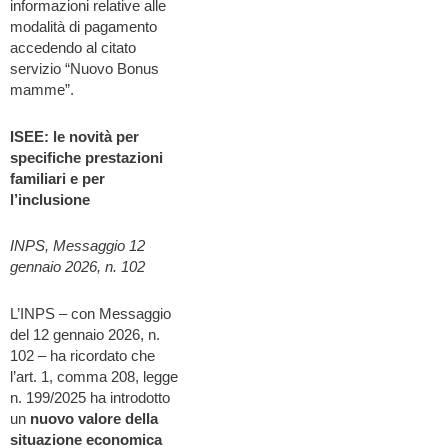
informazioni relative alle
modalità di pagamento
accedendo al citato
servizio “Nuovo Bonus
mamme”.
ISEE: le novità per
specifiche prestazioni
familiari e per
l’inclusione
INPS, Messaggio 12
gennaio 2026, n. 102
L’INPS – con Messaggio
del 12 gennaio 2026, n.
102 – ha ricordato che
l’art. 1, comma 208, legge
n. 199/2025 ha introdotto
un
nuovo valore della
situazione economica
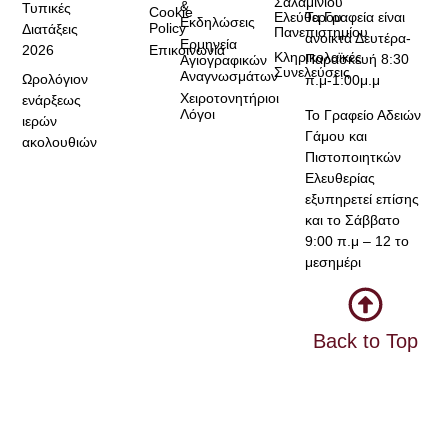
Σαλαμίνιου
&
Τυπικές
Cookie
Τα Γραφεία είναι
Ελεύθερου
Εκδηλώσεις
Policy
Διατάξεις
Πανεπιστημίου
ανοικτά Δευτέρα-
Ερμηνεία
2026
Επικοινωνία
Κληρικολαϊκές
Παρασκευή 8:30
Αγιογραφικών
Συνελεύσεις
Αναγνωσμάτων
Ωρολόγιον
π.μ-1:00μ.μ
Χειροτονητήριοι
ενάρξεως
Λόγοι
Το Γραφείο Αδειών
ιερών
Γάμου και
ακολουθιών
Πιστοποιητκών
Ελευθερίας
εξυπηρετεί επίσης
και το Σάββατο
9:00 π.μ – 12 το
μεσημέρι
Back to Top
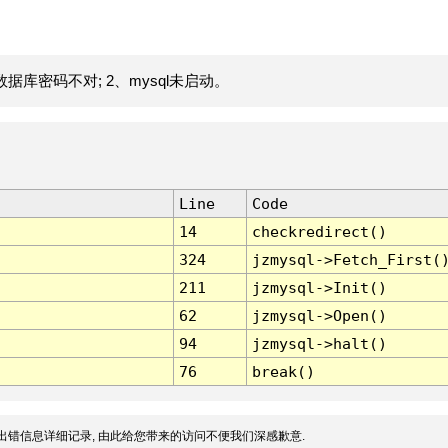
据库密码不对; 2、mysql未启动。
Line
Code
14
checkredirect()
324
jzmysql->Fetch_First(
211
jzmysql->Init()
62
jzmysql->Open()
94
jzmysql->halt()
76
break()
出错信息详细记录, 由此给您带来的访问不便我们深感歉意.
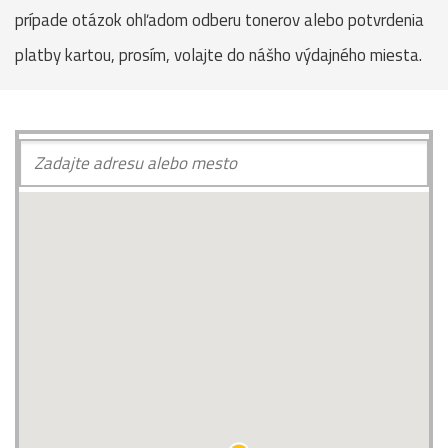
prípade otázok ohľadom odberu tonerov alebo potvrdenia
platby kartou, prosím, volajte do nášho výdajného miesta.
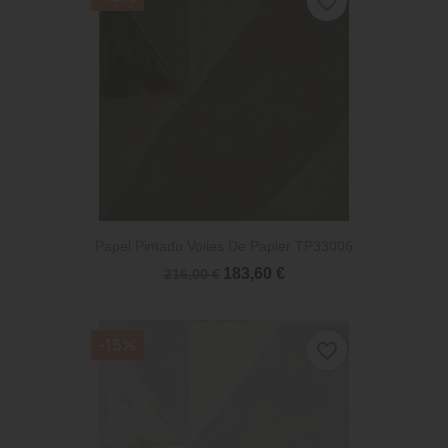
favorite_border
Papel Pintado Voiles De Papier TP33006
183,60 €
216,00 €
-15%
favorite_border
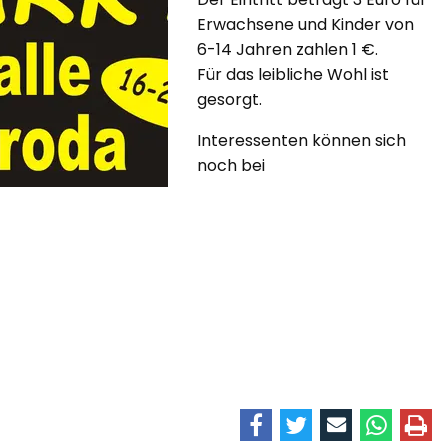
Erwachsene und Kinder von
6-14 Jahren zahlen 1 €.
Für das leibliche Wohl ist
gesorgt.
Interessenten können sich
noch bei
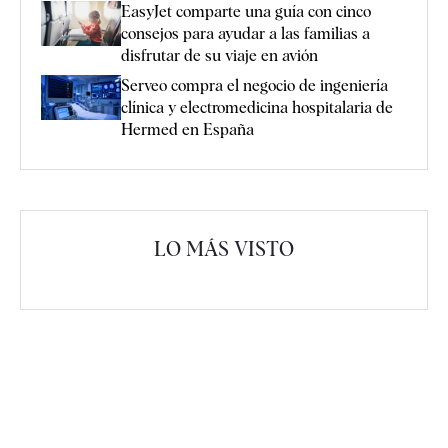
EasyJet comparte una guía con cinco
consejos para ayudar a las familias a
disfrutar de su viaje en avión
Serveo compra el negocio de ingeniería
clínica y electromedicina hospitalaria de
Hermed en España
LO MÁS VISTO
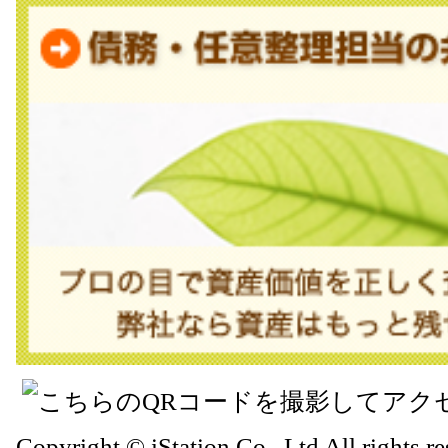
Copyright © iStation Co., Ltd All rights re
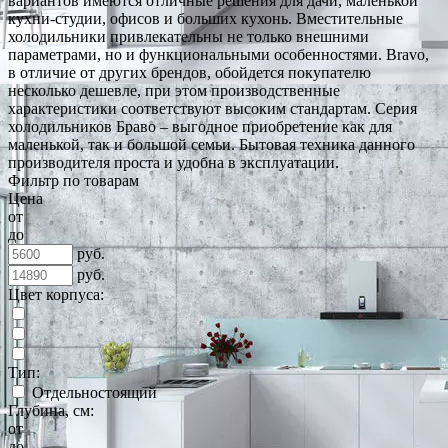
вариантов имеются отличные решения для дачи, маленькой
кухни-студии, офисов и больших кухонь. Вместительные
холодильники привлекательны не только внешними
параметрами, но и функциональными особенностями. Bravo,
в отличие от других брендов, обойдется покупателю
несколько дешевле, при этом производственные
характеристики соответствуют высоким стандартам. Серия
холодильников Браво – выгодное приобретение как для
маленькой, так и большой семьи. Бытовая техника данного
производителя проста и удобна в эксплуатации.
Фильтр по товарам
Цена
от
до
руб.
руб.
Цвет корпуса:
Тип:
Отдельностоящий
Глубина, см:
от
до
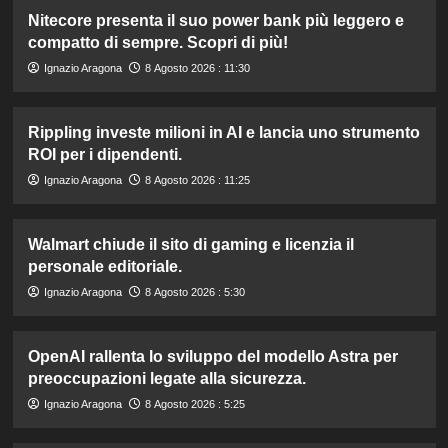
Nitecore presenta il suo power bank più leggero e
compatto di sempre. Scopri di più!
Ignazio Aragona
8 Agosto 2026 : 11:30
Rippling investe milioni in AI e lancia uno strumento
ROI per i dipendenti.
Ignazio Aragona
8 Agosto 2026 : 11:25
Walmart chiude il sito di gaming e licenzia il
personale editoriale.
Ignazio Aragona
8 Agosto 2026 : 5:30
OpenAI rallenta lo sviluppo del modello Astra per
preoccupazioni legate alla sicurezza.
Ignazio Aragona
8 Agosto 2026 : 5:25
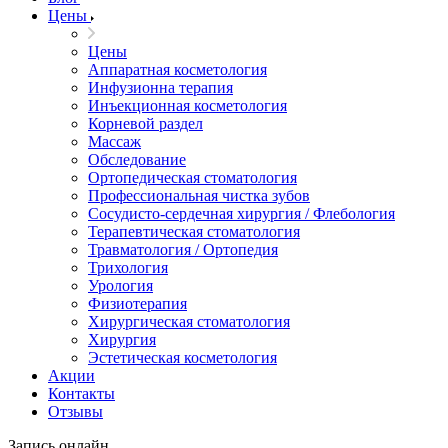
Цены
Цены
Аппаратная косметология
Инфузионна терапия
Инъекционная косметология
Корневой раздел
Массаж
Обследование
Ортопедическая стоматология
Профессиональная чистка зубов
Сосудисто-сердечная хирургия / Флебология
Терапевтическая стоматология
Травматология / Ортопедия
Трихология
Урология
Физиотерапия
Хирургическая стоматология
Хирургия
Эстетическая косметология
Акции
Контакты
Отзывы
Запись онлайн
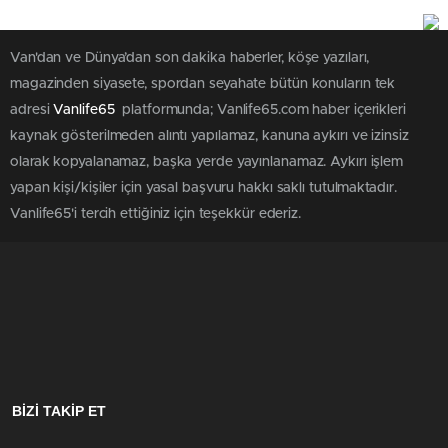
Van'dan ve Dünya’dan son dakika haberler, köşe yazıları,
magazinden siyasete, spordan seyahate bütün konuların tek
adresi
Vanlife65
platformunda; Vanlife65.com haber içerikleri
kaynak gösterilmeden alıntı yapılamaz, kanuna aykırı ve izinsiz
olarak kopyalanamaz, başka yerde yayınlanamaz. Aykırı işlem
yapan kişi/kişiler için yasal başvuru hakkı saklı tutulmaktadır.
Vanlife65'i tercih ettiğiniz için teşekkür ederiz.
BİZİ TAKİP ET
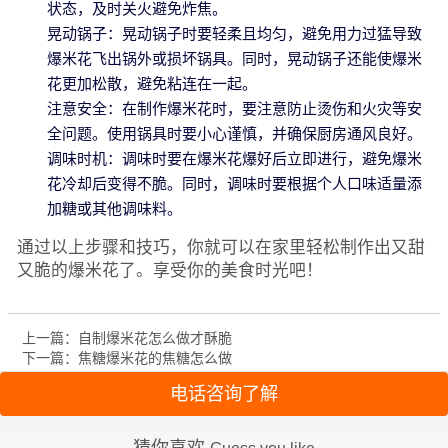
状态，及时关火避免炸焦。
晃动锅子：晃动锅子时要轻柔且均匀，避免用力过猛导致
爆米花飞出锅外或损坏锅具。同时，晃动锅子还能使爆米
花更加松散，避免粘连在一起。
注意安全：在制作爆米花时，要注意防止烫伤和火灾等安
全问题。使用锅具时要小心谨慎，并确保厨房通风良好。
调味时机：调味时要在爆米花爆好后立即进行，避免爆米
花冷却后变得不脆。同时，调味时要根据个人口味适量添
加糖或其他调味料。
通过以上步骤和技巧，你就可以在家里轻松制作出又甜
又脆的爆米花了。享受你的美食时光吧！
上一篇：自制爆米花怎么做才酥脆
下一篇：焦糖爆米花的焦糖怎么做
电话咨询了解
猜你喜欢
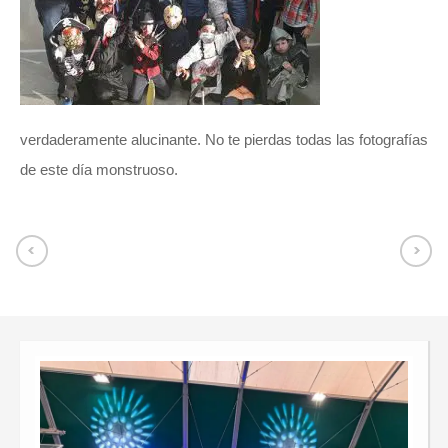
verdaderamente alucinante. No te pierdas todas las fotografías
de este día monstruoso.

-*-*-

WORK ITEM:
What is the number of lines in the listing that contain the string "маленькой"? Reply with that number alone.

TASK RESULT:
2